L'impronta del lupo sulle Apuane

guardiaparco sulla traccia di un lupo

La neve rende più evidenti le tracce del passaggio del predatore che nel Parco delle Alpi Apuane è oggetto di monitoraggio coordinato dall'Ispra



MASSA — L'impronta del lupo sulle Alpi Apuane: nella neve caduta a volontà nei giorni scorsi, le tracce del predatore sono rese più evidenti che mai. La neve insomma tradisce il lupo e aiuta ad individuarne il passaggio nel Parco in cui prosegue il monitoraggio nazionale coordinato dall'Ispra (Istituto Superiore per la Protezione e la Ricerca Ambientale) sulla specie protetta.

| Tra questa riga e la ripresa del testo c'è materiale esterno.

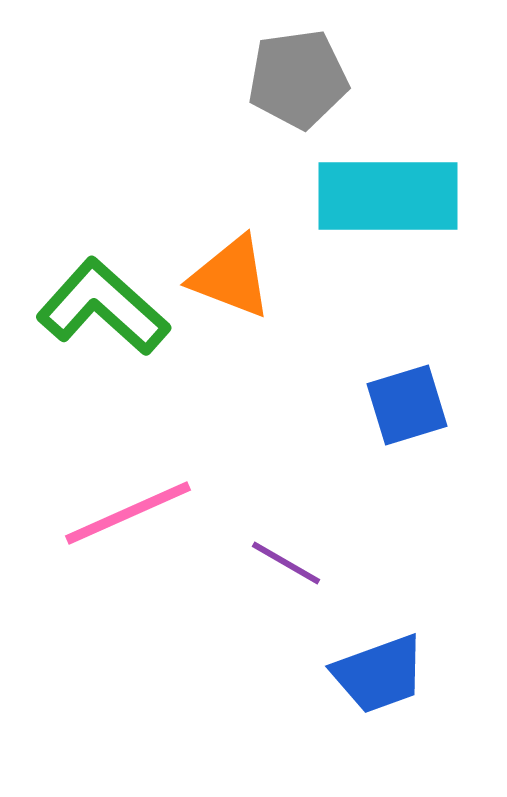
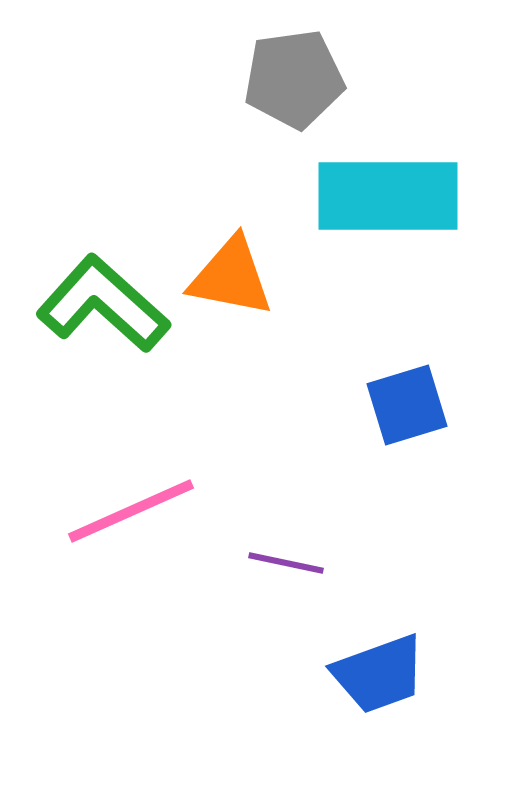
gray pentagon: moved 4 px left
orange triangle: rotated 10 degrees counterclockwise
green L-shape: moved 3 px up
pink line: moved 3 px right, 2 px up
purple line: rotated 18 degrees counterclockwise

Il monitoraggio, avviato nell’ottobre dello scorso anno, si propone di ottenere una stima aggiornata della distribuzione e consistenza del predatore in Italia. E’ la prima volta, da quando il lupo è specie protetta, che uno studio del genere, basato su disegni di campionamento e protocolli standardizzati avanzati, viene condotto sull’intero territorio della penisola, dalle Alpi alla Calabria. 

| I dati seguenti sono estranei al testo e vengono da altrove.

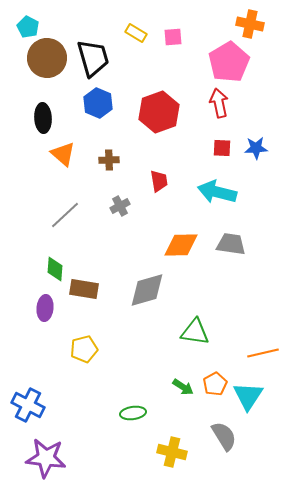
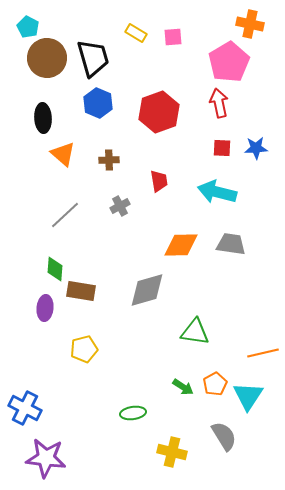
brown rectangle: moved 3 px left, 2 px down
blue cross: moved 3 px left, 3 px down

Il monitoraggio si svolge mediante la ricerca sul campo di dati di presenza, perlustrando percorsi prestabiliti in circa 1.000 celle di dieci chilometri quadrati, distribuite in tutta Italia. Per le attività sul campo - che si concludono a marzo prossimo - Ispra ha chiesto la collaborazione di tutti gli enti territoriali, partendo da Regioni e Parchi e anche le Alpi Apuane sono state coinvolte, in quanto ospitano 2 celle di campionamento

I Guardiaparco, riferisce una nota del Parco delle Alpi Apuane, da anni stanno seguendo le dinamiche della popolazione lupina che si è insediata nella nostra area protetta e sono stati designati quali operatori per il monitoraggio lungo 6 percorsi, controllati con cadenza quantomeno bimestrale. In aggiunta, si stanno utilizzando le video-fototrappole in dotazione per cercare di immortalare la presenza del lupo all’interno delle celle di campionamento.

Le recenti nevicate da un lato rendono più difficoltosa l'esecuzione dei percorsi, ma dall'altro consentono di individuare meglio le impronte e gli escrementi lasciati dal predatore durante i suoi spostamenti. Programmando le uscite nei giorni immediatamente successivi alla caduta di neve fresca, in particolare, è possibile rinvenire tracce recenti del passaggio del lupo. Nel caso degli escrementi è prevista la raccolta di un certo numero di campioni, che vengono inviati ad Ispra per l'analisi genetica.